Stored entries
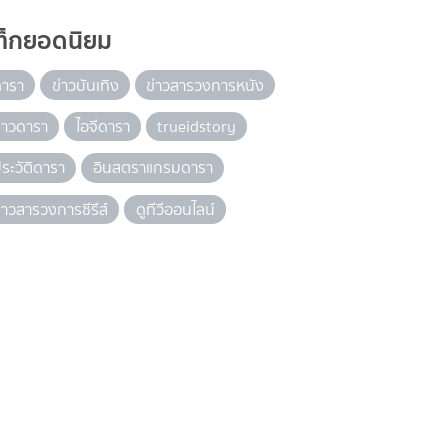
ท็กยอดนิยม
ดารา
ข่าวบันเทิง
ข่าวสารวงการหนัง
่าวดารา
ไอจีดารา
trueidstory
ระวัติดารา
อินสตราแกรมดารา
่าวสารวงการซีรีส์
ดูทีวีออนไลน์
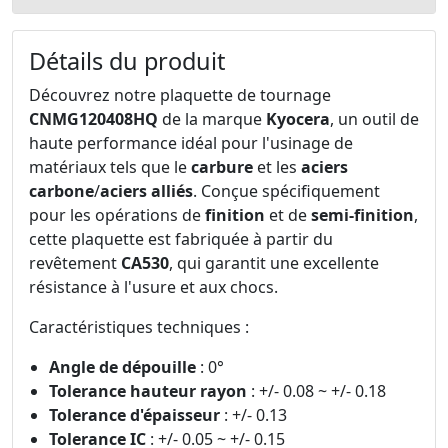
Détails du produit
Découvrez notre plaquette de tournage
CNMG120408HQ
de la marque
Kyocera
, un outil de
haute performance idéal pour l'usinage de
matériaux tels que le
carbure
et les
aciers
carbone
/
aciers alliés
. Conçue spécifiquement
pour les opérations de
finition
et de
semi-finition
,
cette plaquette est fabriquée à partir du
revêtement
CA530
, qui garantit une excellente
résistance à l'usure et aux chocs.
Caractéristiques techniques :
Angle de dépouille
: 0°
Tolerance hauteur rayon
: +/- 0.08 ~ +/- 0.18
Tolerance d'épaisseur
: +/- 0.13
Tolerance IC
: +/- 0.05 ~ +/- 0.15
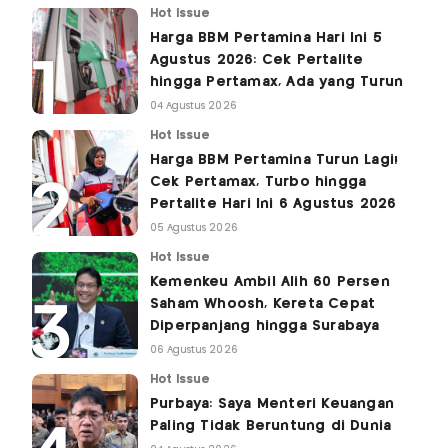
Hot Issue
Harga BBM Pertamina Hari Ini 5
Agustus 2026: Cek Pertalite
hingga Pertamax, Ada yang Turun
04 Agustus 2026
Hot Issue
Harga BBM Pertamina Turun Lagi!
Cek Pertamax, Turbo hingga
Pertalite Hari Ini 6 Agustus 2026
05 Agustus 2026
Hot Issue
Kemenkeu Ambil Alih 60 Persen
Saham Whoosh, Kereta Cepat
Diperpanjang hingga Surabaya
06 Agustus 2026
Hot Issue
Purbaya: Saya Menteri Keuangan
Paling Tidak Beruntung di Dunia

* **Work to be completed**
Each line above has to be returned exactly. Drop the pictures.

* **Solution to this task**
ท็กยอดนิยม
ดารา
ข่าวบันเทิง
ข่าวสารวงการหนัง
่าวดารา
ไอจีดารา
trueidstory
ระวัติดารา
อินสตราแกรมดารา
่าวสารวงการซีรีส์
ดูทีวีออนไลน์
Détails du produit
Découvrez notre plaquette de tournage
CNMG120408HQ
de la marque
Kyocera
, un outil de
haute performance idéal pour l'usinage de
matériaux tels que le
carbure
et les
aciers
carbone
/
aciers alliés
. Conçue spécifiquement
pour les opérations de
finition
et de
semi-finition
,
cette plaquette est fabriquée à partir du
revêtement
CA530
, qui garantit une excellente
résistance à l'usure et aux chocs.
Caractéristiques techniques :
Angle de dépouille
: 0°
Tolerance hauteur rayon
: +/- 0.08 ~ +/- 0.18
Tolerance d'épaisseur
: +/- 0.13
Tolerance IC
: +/- 0.05 ~ +/- 0.15
Hot Issue
Harga BBM Pertamina Hari Ini 5
Agustus 2026: Cek Pertalite
hingga Pertamax, Ada yang Turun
04 Agustus 2026
Hot Issue
Harga BBM Pertamina Turun Lagi!
Cek Pertamax, Turbo hingga
Pertalite Hari Ini 6 Agustus 2026
05 Agustus 2026
Hot Issue
Kemenkeu Ambil Alih 60 Persen
Saham Whoosh, Kereta Cepat
Diperpanjang hingga Surabaya
06 Agustus 2026
Hot Issue
Purbaya: Saya Menteri Keuangan
Paling Tidak Beruntung di Dunia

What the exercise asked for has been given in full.